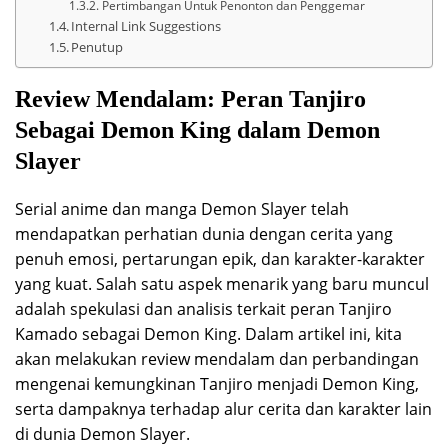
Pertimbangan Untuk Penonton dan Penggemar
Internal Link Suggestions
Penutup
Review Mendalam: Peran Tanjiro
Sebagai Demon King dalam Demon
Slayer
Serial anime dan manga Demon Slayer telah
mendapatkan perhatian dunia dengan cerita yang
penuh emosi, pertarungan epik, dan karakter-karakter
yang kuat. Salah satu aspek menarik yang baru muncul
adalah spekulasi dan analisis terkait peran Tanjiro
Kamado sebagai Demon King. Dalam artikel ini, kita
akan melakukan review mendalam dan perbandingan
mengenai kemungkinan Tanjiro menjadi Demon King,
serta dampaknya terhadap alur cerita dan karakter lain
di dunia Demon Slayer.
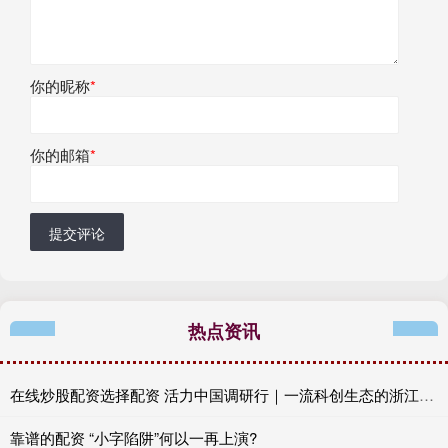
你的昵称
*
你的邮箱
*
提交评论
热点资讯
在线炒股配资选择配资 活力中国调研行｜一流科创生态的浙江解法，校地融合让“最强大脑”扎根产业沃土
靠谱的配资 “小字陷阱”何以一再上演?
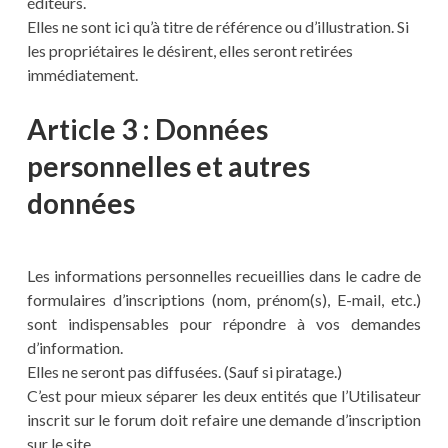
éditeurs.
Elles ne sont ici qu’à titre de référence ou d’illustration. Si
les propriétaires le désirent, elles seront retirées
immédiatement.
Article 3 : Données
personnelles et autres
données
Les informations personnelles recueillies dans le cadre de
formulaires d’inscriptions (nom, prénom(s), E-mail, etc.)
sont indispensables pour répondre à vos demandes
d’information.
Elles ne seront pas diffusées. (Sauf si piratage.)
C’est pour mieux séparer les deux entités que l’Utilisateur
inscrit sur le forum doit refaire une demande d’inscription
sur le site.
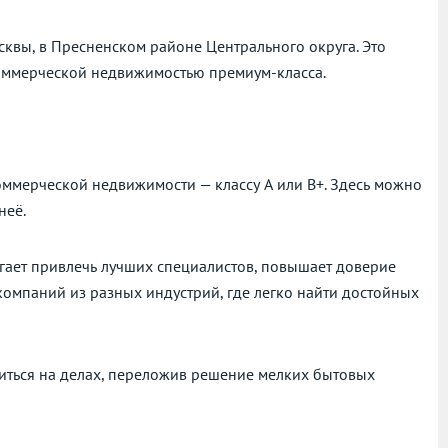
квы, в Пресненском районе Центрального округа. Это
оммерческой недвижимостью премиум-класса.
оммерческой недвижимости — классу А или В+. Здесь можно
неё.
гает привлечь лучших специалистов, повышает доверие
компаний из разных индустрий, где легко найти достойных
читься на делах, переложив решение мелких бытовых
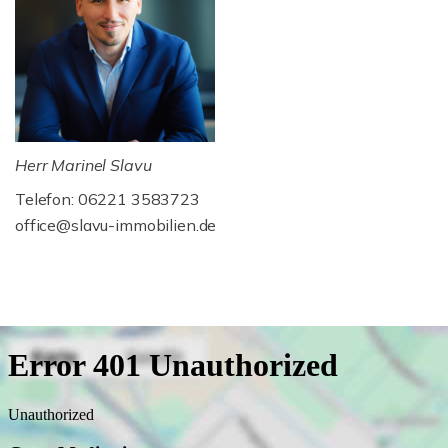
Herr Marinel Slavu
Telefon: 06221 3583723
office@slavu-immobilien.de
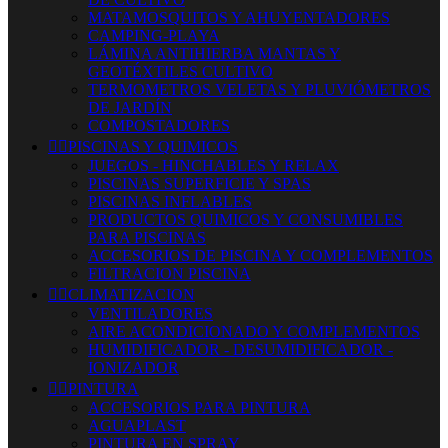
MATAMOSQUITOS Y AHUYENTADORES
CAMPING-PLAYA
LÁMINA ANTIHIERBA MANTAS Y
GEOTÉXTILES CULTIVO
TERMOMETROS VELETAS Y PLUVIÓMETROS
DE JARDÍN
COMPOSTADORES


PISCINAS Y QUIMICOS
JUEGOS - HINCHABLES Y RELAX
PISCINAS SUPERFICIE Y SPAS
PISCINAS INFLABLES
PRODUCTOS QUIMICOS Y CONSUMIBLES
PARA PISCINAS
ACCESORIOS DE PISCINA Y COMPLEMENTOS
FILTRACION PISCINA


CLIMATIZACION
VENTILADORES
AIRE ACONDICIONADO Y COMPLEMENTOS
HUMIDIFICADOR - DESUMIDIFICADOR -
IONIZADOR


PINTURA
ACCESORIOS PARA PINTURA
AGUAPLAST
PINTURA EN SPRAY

------

▸ What to work on
Give only a number: how many lines of the data hold the string "QUIMICOS"?

▸ Response below
2